Excerpts from a dataset

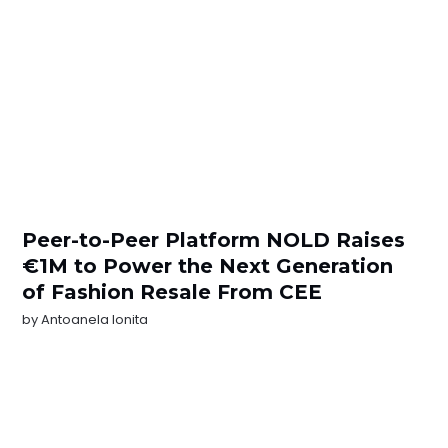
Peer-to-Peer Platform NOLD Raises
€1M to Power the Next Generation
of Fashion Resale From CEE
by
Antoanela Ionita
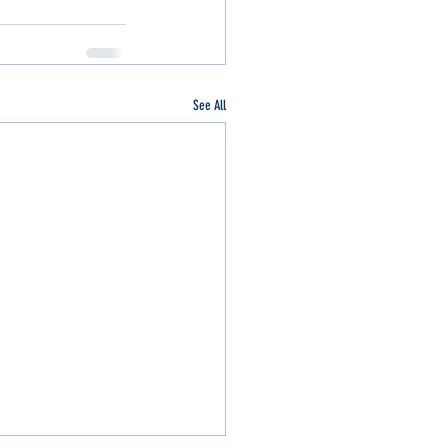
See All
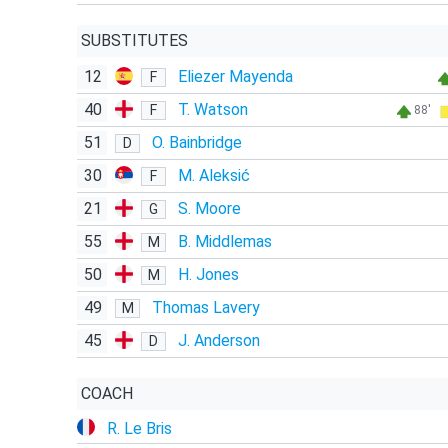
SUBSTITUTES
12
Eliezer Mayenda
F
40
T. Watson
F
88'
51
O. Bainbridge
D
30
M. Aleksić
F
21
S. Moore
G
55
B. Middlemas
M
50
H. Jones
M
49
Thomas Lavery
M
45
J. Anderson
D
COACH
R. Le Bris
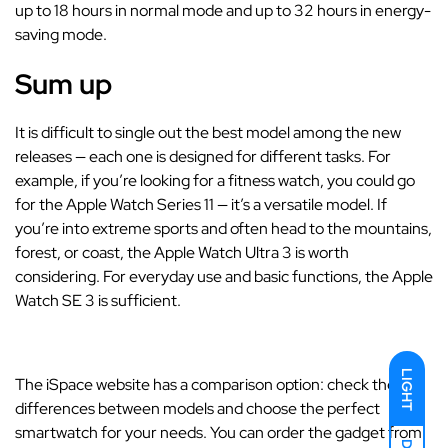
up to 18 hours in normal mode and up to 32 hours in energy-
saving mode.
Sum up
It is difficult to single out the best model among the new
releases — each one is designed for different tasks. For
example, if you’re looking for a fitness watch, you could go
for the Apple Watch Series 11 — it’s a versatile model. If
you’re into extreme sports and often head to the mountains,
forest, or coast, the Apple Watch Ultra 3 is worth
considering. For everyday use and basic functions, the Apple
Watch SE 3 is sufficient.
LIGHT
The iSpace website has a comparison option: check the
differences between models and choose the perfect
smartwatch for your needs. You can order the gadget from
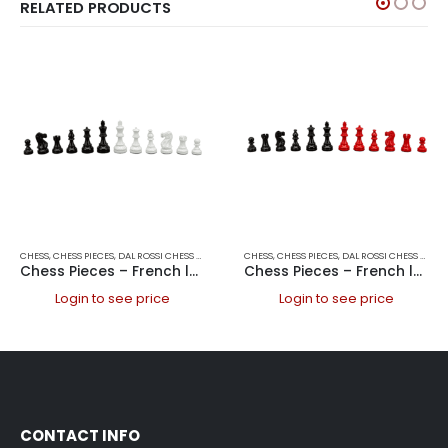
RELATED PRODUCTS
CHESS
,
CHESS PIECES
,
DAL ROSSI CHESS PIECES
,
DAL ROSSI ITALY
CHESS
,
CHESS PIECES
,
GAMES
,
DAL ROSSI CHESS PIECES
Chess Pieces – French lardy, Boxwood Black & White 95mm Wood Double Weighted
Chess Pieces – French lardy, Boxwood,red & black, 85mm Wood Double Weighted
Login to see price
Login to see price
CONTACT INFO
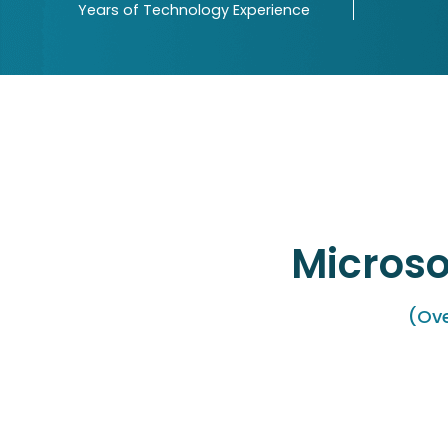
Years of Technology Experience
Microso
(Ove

--

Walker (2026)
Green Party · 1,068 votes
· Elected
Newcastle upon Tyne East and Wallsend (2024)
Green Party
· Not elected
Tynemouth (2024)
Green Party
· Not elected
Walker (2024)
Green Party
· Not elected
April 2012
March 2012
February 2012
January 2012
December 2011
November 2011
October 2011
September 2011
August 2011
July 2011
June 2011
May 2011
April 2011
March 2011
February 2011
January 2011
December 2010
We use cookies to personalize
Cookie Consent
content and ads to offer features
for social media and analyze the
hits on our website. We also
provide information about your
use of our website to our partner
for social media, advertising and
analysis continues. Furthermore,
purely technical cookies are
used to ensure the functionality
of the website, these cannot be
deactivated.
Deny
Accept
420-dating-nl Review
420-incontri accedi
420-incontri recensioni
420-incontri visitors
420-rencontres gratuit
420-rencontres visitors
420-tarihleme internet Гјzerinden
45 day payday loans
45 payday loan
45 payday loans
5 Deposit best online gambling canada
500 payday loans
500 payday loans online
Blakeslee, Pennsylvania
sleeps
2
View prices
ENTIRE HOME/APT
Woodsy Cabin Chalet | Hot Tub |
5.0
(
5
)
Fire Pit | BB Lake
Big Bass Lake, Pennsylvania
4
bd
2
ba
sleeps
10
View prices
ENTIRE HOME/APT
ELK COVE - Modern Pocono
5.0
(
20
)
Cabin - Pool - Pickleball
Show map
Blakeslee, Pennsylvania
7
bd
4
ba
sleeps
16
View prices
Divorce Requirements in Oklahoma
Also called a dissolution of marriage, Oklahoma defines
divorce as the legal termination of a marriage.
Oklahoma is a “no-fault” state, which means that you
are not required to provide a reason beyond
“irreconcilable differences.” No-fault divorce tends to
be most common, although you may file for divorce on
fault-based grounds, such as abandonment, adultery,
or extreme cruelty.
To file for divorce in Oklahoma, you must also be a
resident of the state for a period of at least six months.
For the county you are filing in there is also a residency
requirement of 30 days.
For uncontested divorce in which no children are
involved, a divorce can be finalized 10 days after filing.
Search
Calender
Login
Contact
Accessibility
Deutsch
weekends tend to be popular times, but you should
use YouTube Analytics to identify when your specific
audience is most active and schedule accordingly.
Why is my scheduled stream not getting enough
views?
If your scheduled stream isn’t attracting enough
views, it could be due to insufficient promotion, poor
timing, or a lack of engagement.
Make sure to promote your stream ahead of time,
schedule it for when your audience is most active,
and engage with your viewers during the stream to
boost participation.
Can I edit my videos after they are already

--

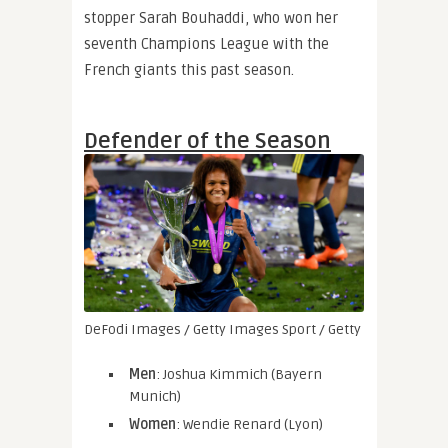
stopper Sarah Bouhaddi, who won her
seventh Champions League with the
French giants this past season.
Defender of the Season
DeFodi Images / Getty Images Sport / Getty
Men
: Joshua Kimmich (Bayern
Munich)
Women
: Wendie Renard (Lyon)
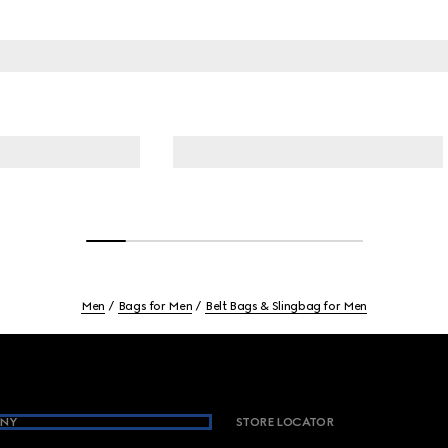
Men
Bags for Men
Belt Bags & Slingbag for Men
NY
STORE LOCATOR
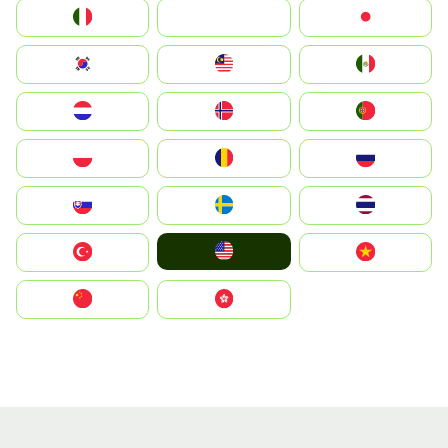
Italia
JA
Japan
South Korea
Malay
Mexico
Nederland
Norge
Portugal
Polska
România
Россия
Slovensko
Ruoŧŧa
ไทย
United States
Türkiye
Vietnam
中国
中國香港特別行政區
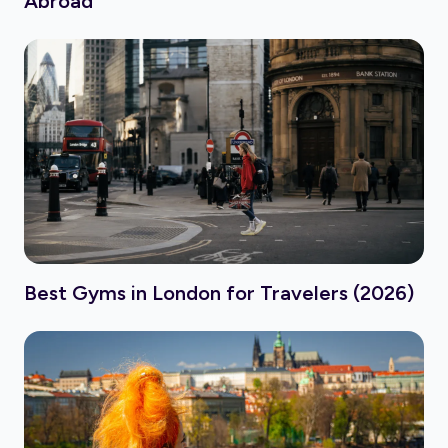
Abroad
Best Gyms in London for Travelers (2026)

[TASK ITEM]: Among the entries above, locate the lines containing "February 2011" and "resident of the", and transcribe exactly those two lines and all lines between.

[THE COMPLETED TASK]:
February 2011
January 2011
December 2010
We use cookies to personalize
Cookie Consent
content and ads to offer features
for social media and analyze the
hits on our website. We also
provide information about your
use of our website to our partner
for social media, advertising and
analysis continues. Furthermore,
purely technical cookies are
used to ensure the functionality
of the website, these cannot be
deactivated.
Deny
Accept
420-dating-nl Review
420-incontri accedi
420-incontri recensioni
420-incontri visitors
420-rencontres gratuit
420-rencontres visitors
420-tarihleme internet Гјzerinden
45 day payday loans
45 payday loan
45 payday loans
5 Deposit best online gambling canada
500 payday loans
500 payday loans online
Blakeslee, Pennsylvania
sleeps
2
View prices
ENTIRE HOME/APT
Woodsy Cabin Chalet | Hot Tub |
5.0
(
5
)
Fire Pit | BB Lake
Big Bass Lake, Pennsylvania
4
bd
2
ba
sleeps
10
View prices
ENTIRE HOME/APT
ELK COVE - Modern Pocono
5.0
(
20
)
Cabin - Pool - Pickleball
Show map
Blakeslee, Pennsylvania
7
bd
4
ba
sleeps
16
View prices
Divorce Requirements in Oklahoma
Also called a dissolution of marriage, Oklahoma defines
divorce as the legal termination of a marriage.
Oklahoma is a “no-fault” state, which means that you
are not required to provide a reason beyond
“irreconcilable differences.” No-fault divorce tends to
be most common, although you may file for divorce on
fault-based grounds, such as abandonment, adultery,
or extreme cruelty.
To file for divorce in Oklahoma, you must also be a
resident of the state for a period of at least six months.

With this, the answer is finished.